THE RECENT decline in Aer Lingus’s passenger traffic continued in February, with the airline recording an 8.4 slump in customer numbers across its short-haul and transatlantic traffic.
Aer Lingus said it carried 688,000 people in February compared with 751,000 in the same month of 2008.
This comes against a backdrop of reduced capacity and reflects the effect of the recession on consumer demand.
The airline’s long-haul services were worst hit, recording a year-on-year decline of 11.7 per cent to 68,000.
Flights to the United States have been hit by the economic downturn, a weak dollar and intense competition on transatlantic routes.
In terms of short-haul services, Aer Lingus said it carried 620,000 passengers, a year-on-year reduction of 8 per cent.

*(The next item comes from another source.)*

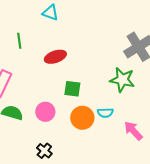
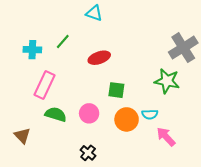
green line: (19, 41) -> (63, 42), turned 49
pink arrow: (133, 131) -> (166, 137), moved

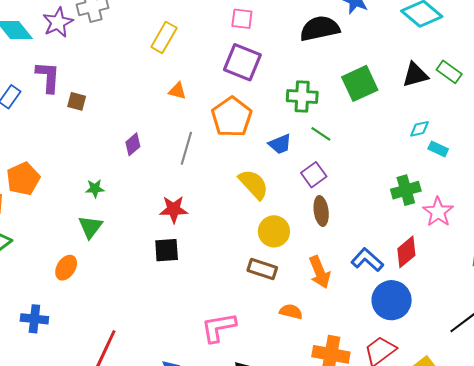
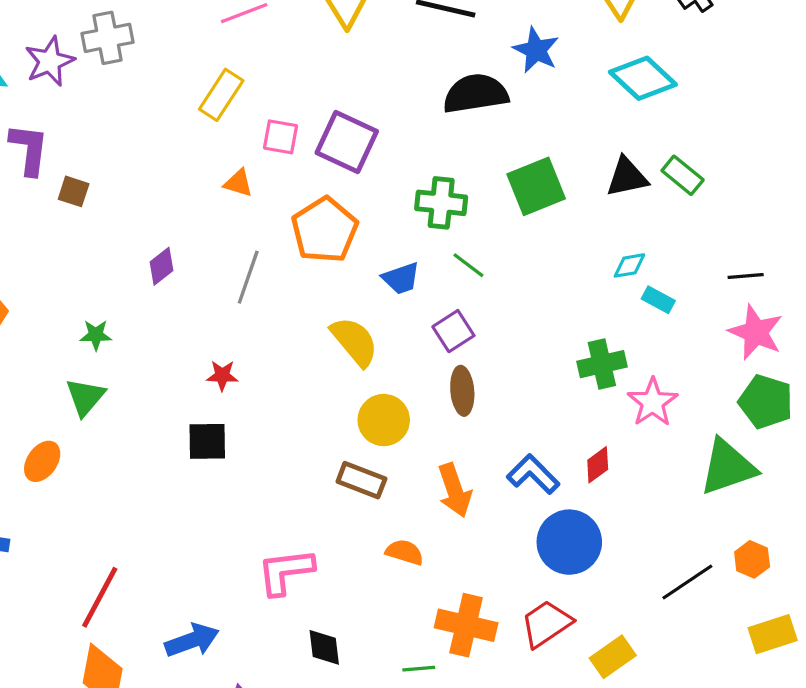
pink square: (242, 19) -> (280, 137), moved
red star: (174, 209) -> (222, 375), size x0.7
red diamond: (406, 252) -> (598, 465), size x0.7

Aer Lingus recorded increases in its average load factors – the number of seats it fills on each aircraft.
This reflected its decision to reduce capacity on both short-haul and transatlantic routes.
Its load factor on short-haul routes rose by 5.4 points to 77.5 per cent. Transatlantic flights achieved an average load factor of 64.3 per cent, up from 60.1 per cent a year earlier.
This gave it a total load factor of 72 per cent in February, compared with 66.7 per cent a year ago.
Aer Lingus said yesterday that it had decreased its capacity on short-haul flights by 9.2 per cent and by 20.7 per cent on flights to the US.
Aer Lingus will report its full-year results next Wednesday.
On Thursday, Ryanair chief executive Michael O’Leary predicted that Aer Lingus would report an after-tax loss of between €100 million and €150 million.
Aer Lingus this week announced that Chris Wall was retiring as a non-executive director. He was a nominee of the minister for transport and had served on the board since 1998.